In his latest study, Neckel and team analyzed 180 soil samples from three cemeteries in Carazinho, a city in Southern Brazil, over the course of several months. They found high levels of chromium and lead in the soil samples. “The level of metal toxicity in soil that is acceptable is 70 percent,” he says. “We found that it was 110 percent for chromium and lead before the pandemic began.”
Lead pollution is a particularly harmful neurotoxin that can cause brain and central nervous system damage in children. Long-term exposure to high levels of lead among adults can cause high blood pressure, kidney damage, and reproductive health issues. Chromium exposure results in respiratory and skin irritations, decreased lung function, and even cancer, according to the US Environmental Protection Agency.
In 2013, the World Health Organization (WHO) recommended that the minimum distance of burial sites from water sources should be at least 350 meters from the nearest water source and rest at least 2 meters above the groundwater table to prevent leaching. But in a 2021 study published in the journal Environmental Geotechnics, researchers found this recommendation inadequate.
Throw in a devastating pandemic, and you’ve got an even bigger problem. “A dead body weighing 70 kg will release 13 kgs of cemetery leachate as it decays. Think of a cemetery where hundreds of dead bodies are buried and how badly the soil and groundwater will get contaminated,” adds Neckel. “This is not just a public health issue but also an economic problem of growing cities. At this rate, dead people are slowly poisoning those who are alive.”
The growing need for vertical cemeteries
Although cremations are replacing traditional burials in the US, the burial rate still lingers around 36.6 percent in 2021 as compared to 45.2 percent in 2015. But even for burial sites, there are ways to protect people and the surrounding ecosystem.
Both Goncalves and Neckel agree that installing efficient drainage systems under existing graves would go a long way in making them environmentally compliant. “The short-term solution is to evaluate the conditions of cemetery facilities before burying bodies during this pandemic,” Goncalves says.

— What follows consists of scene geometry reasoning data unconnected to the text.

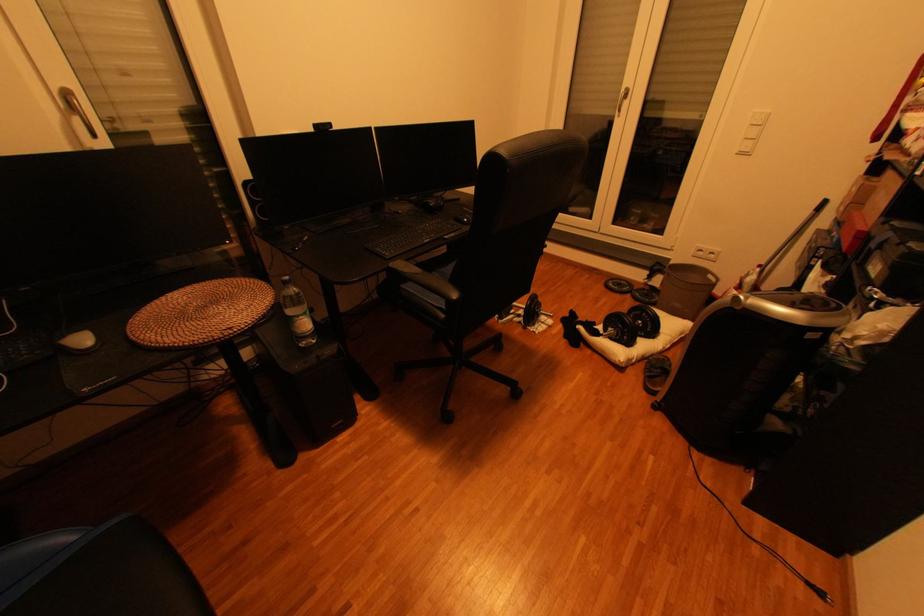 Where is `window handle`? Image resolution: width=924 pixels, height=616 pixels. window handle is located at coordinates (623, 100). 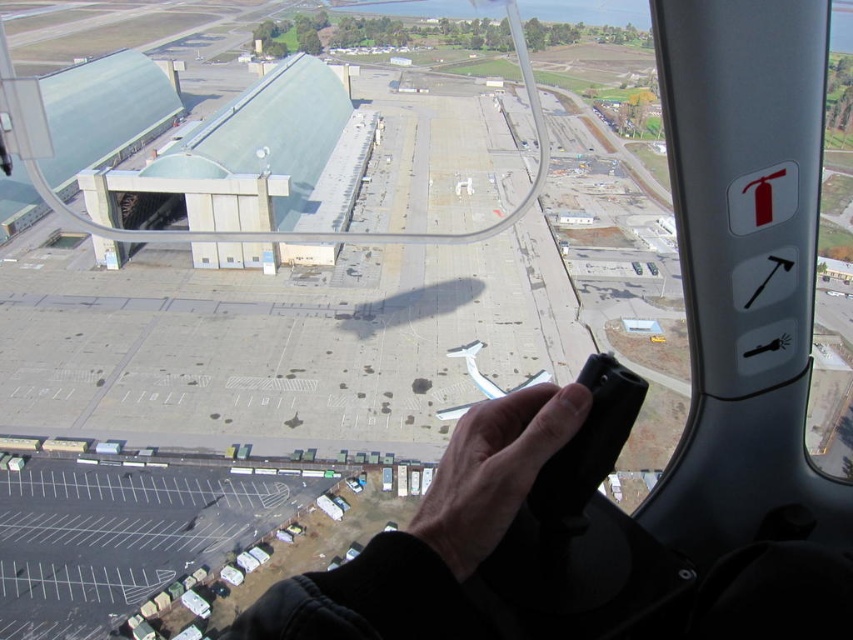 You are a pilot in the cockpit and need to grab the black matte remote control at center. Which direction should you move your hand to reach it from the light skin tone hand at center?

The black matte remote control at center is to the left of the light skin tone hand at center, so you should move your hand to the left to reach it.

You are a pilot preparing to land a drone on the airport tarmac. The drone has a landing pad marked at point (492,470). You notice a black matte remote control at center. Where should you aim the drone to ensure it lands safely?

The point (492,470) is located on the black matte remote control at center, so you should aim the drone to land precisely on the black matte remote control at center to ensure it reaches the correct landing pad.

You are a pilot preparing to start the engine of your aircraft. You notice a black matte remote control at center and a light skin tone hand at center near the controls. Which object is smaller in height?

The black matte remote control at center is shorter than the light skin tone hand at center, so the black matte remote control at center is smaller in height. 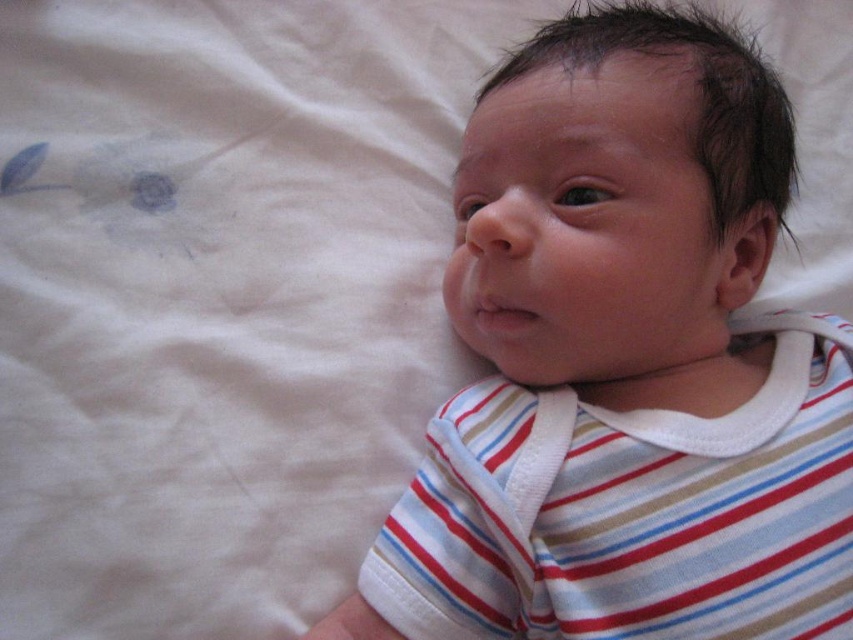 You are a photographer setting up a photo shoot for a baby wearing two shirts. You have a white striped shirt at center and a striped cotton shirt at center. The client wants to know which shirt is wider. Based on the scene description, which one is wider?

The white striped shirt at center is wider than the striped cotton shirt at center according to the description.

You are a photographer trying to capture a closeup of the baby in the scene. You need to focus on either the white striped shirt at center or the striped cotton shirt at center. Which one is closer to the camera?

The white striped shirt at center and striped cotton shirt at center are 2.13 inches apart, so it is impossible to determine which one is closer to the camera without additional information about their positions relative to each other.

The COVID-19 pandemic has dug up a need for more environmentally sustainable cemeteries that use septic tanks for treating the leachate before it is allowed to come in contact with the soil, Neckel argues.
“Leachate is just as polluting as industrial waste. Cemeteries need to have proper disposal systems in place,” he explains. “It is similar to how wastewater is treated in coastal areas before it is released in the ocean.”
As cities are swiftly running out of space for the dead, architects suggest building vertical or multi-story cemeteries where leachate dripping out of coffins can be treated far more efficiently. Santos, Brazil is home to the world’s tallest cemetery—the Memorial Necropole Ecumenica—standing 32-stories high.
Constructed in 1983, more stories have been added to the skyscraper to increase its capacity. Yet, despite the rising popularity of vertical cemeteries globally, traditional cemeteries remain the norm.
“To protect communities’ health and prevent soil and groundwater contamination in the future, 100 percent of burials need to take place in vertical cemeteries,” concludes Neckel.